= Jocelyn Hyslop =

Australian social worker (1897–1974)

Jocelyn Sophia Hyslop (1897–1974) was mainly known for her contribution to social work in Australia.

==Education==
She was a graduate of the London School of Economics (LSE), social science certificate, Diploma in Sociology, Bachelor of Science and a mental health certificate. In addition, she had won a number of awards, including the LSE Loch Exhibition, Commonwealth Fund Child Scholarship and the Metcalfe Scholarship for women.

==Career==
Her initial career started with her working in the slums of London and Leeds.

===Australia===
She arrived in 1934, having been recruited to initiate a formal program of education for social work professionals in Melbourne.

After arriving in Australia, she initially spoke to the Melbourne newspapers about the welfare conditions of society. She was interviewed by the Argus, in which she discussed American and English methods to addressing social welfare. At the time, she was advocating for Australia to follow US methods, unusual as Australia at the time usually followed English methods.

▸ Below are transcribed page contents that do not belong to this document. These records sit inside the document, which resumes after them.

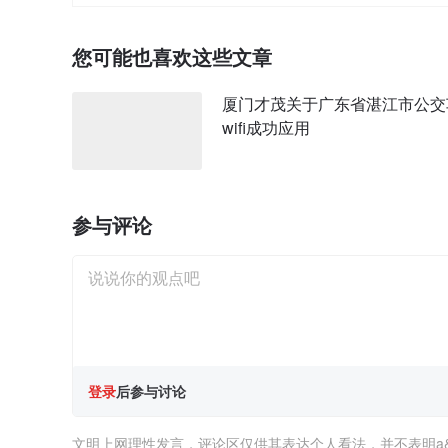
您可能也喜欢这些文章
厦门才茂关于广东省湛江市公交
wifi成功应用
参与评论
登录
后参与讨论
文明上网理性发言，评论区仅供其表达个人看法，并不表明a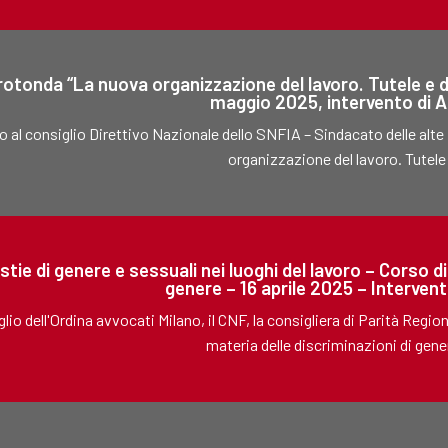
otonda “La nuova organizzazione del lavoro. Tutele e diri
maggio 2025, intervento di A
o al consiglio Direttivo Nazionale dello SNFIA – Sindacato delle alte
organizzazione del lavoro. Tutele e 
stie di genere e sessuali nei luoghi del lavoro – Corso d
genere – 16 aprile 2025 – Intervent
iglio dell'Ordina avvocati Milano, il CNF, la consigliera di Parità Re
materia delle discriminazioni di genere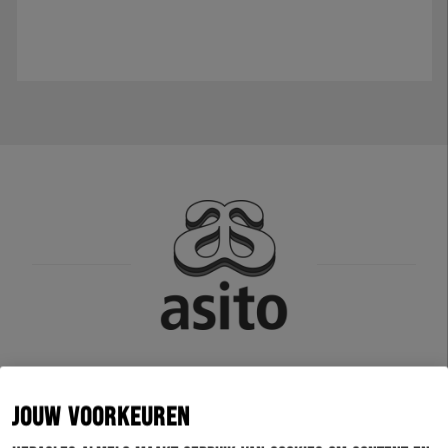
JOUW VOORKEUREN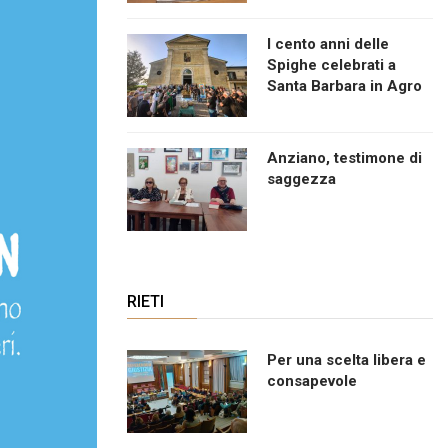
I cento anni delle
Spighe celebrati a
Santa Barbara in Agro
Anziano, testimone di
saggezza
RIETI
Per una scelta libera e
consapevole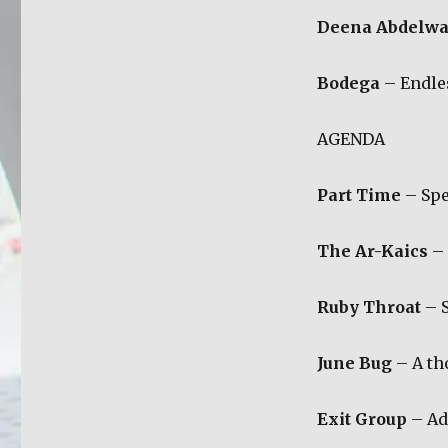
Deena Abdelw
Bodega
– Endles
AGENDA
Part Time
– Spe
The Ar-Kaics
– 
Ruby Throat
– S
June Bug
– A th
Exit Group
– Ad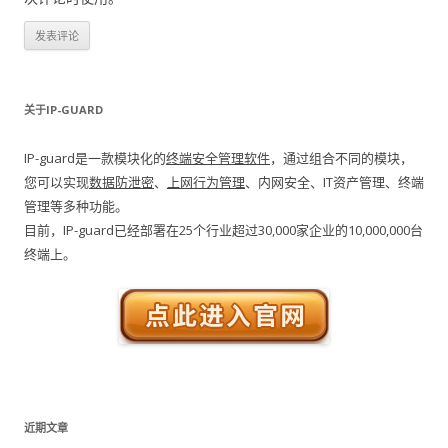
关于IP-GUARD
IP-guard是一款模块化的
终端安全管理软件
，通过组合不同的模块，
您可以实现
数据防泄密
、
上网行为管理
、内网安全、IT资产管理、终端
管理等多种功能。
目前，IP-guard已经部署在25个行业超过30,000家企业的10,000,000台
终端上。
近期文章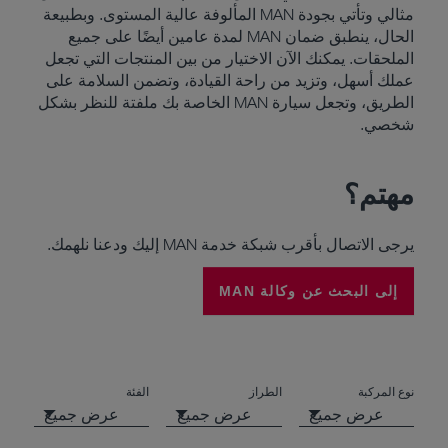
مثالي وتأتي بجودة MAN المألوفة عالية المستوى. وبطبيعة
الحال، ينطبق ضمان MAN لمدة عامين أيضًا على جميع
الملحقات. يمكنك الآن الاختيار من بين المنتجات التي تجعل
عملك أسهل، وتزيد من راحة القيادة، وتضمن السلامة على
الطريق، وتجعل سيارة MAN الخاصة بك ملفتة للنظر بشكل
شخصي.
مهتم؟
يرجى الاتصال بأقرب شبكة خدمة MAN إليك ودعنا نلهمك.
إلى البحث عن وكالة MAN
نوع المركبة
الطراز
الفئة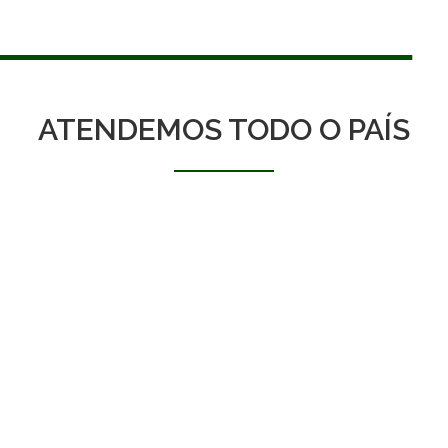
ATENDEMOS TODO O PAÍS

Working at the University of Melbourne, she established a course in social work that was acceptable for the standards of the university. In 1940, the university agreed the course would run. This was the first social work course run in Melbourne, and there was a similar course run in Sydney in the same year. The establishment of the course opened up career paths for university educated women. While there were some women studying at university, most of the careers were dominated by men. Most of the students studying the Social Welfare course were women, unusual for women to be the majority of any university course at the time.

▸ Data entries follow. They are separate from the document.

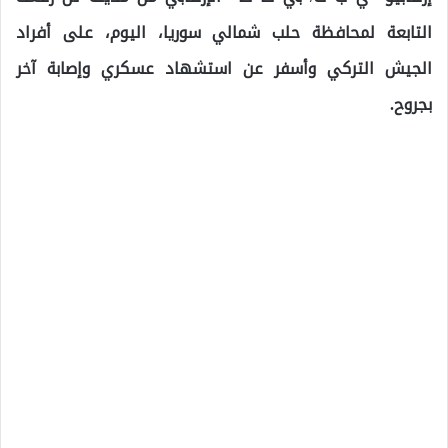
التابعة لمحافظة حلب شمالي سوريا، اليوم، على أفراد
الجيش التركي وأسفر عن استشهاد عسكري وإصابة آخر
بجروح.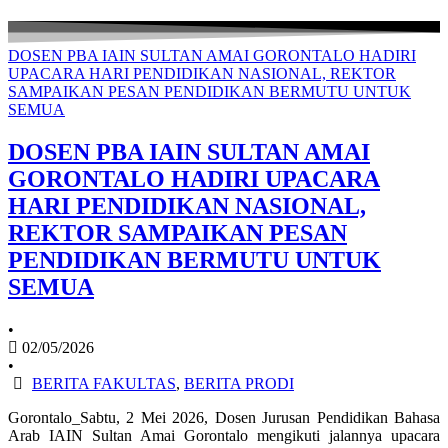
DOSEN PBA IAIN SULTAN AMAI GORONTALO HADIRI
UPACARA HARI PENDIDIKAN NASIONAL, REKTOR
SAMPAIKAN PESAN PENDIDIKAN BERMUTU UNTUK
SEMUA
DOSEN PBA IAIN SULTAN AMAI
GORONTALO HADIRI UPACARA
HARI PENDIDIKAN NASIONAL,
REKTOR SAMPAIKAN PESAN
PENDIDIKAN BERMUTU UNTUK
SEMUA
•
02/05/2026
•
BERITA FAKULTAS
,
BERITA PRODI
Gorontalo_Sabtu, 2 Mei 2026, Dosen Jurusan Pendidikan Bahasa
Arab IAIN Sultan Amai Gorontalo mengikuti jalannya upacara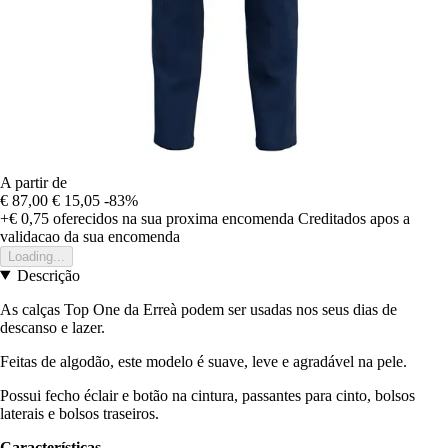
A partir de
€ 87,00
€ 15,05
-83%
+€ 0,75
oferecidos na sua proxima encomenda
Creditados apos a
validacao da sua encomenda
Loading...
Descrição
As calças Top One da Erreà podem ser usadas nos seus dias de
descanso e lazer.
Feitas de algodão, este modelo é suave, leve e agradável na pele.
Possui fecho éclair e botão na cintura, passantes para cinto, bolsos
laterais e bolsos traseiros.
Características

Hyslop had advanced the role of the social worker, which she perceived to help people to find their own path in life. Hylsop was highly critical of 19th century charity workers who she saw had interfered in people's lives, saying they simply dispensed "soup, flannel and groceries " She was generally an advocate for social justice, defending the rights of the unemployed.

===Rhodesia===
After her work improving social work in Australia, she left academia, moving to Rhodesia where she joined an Anglican order of nuns.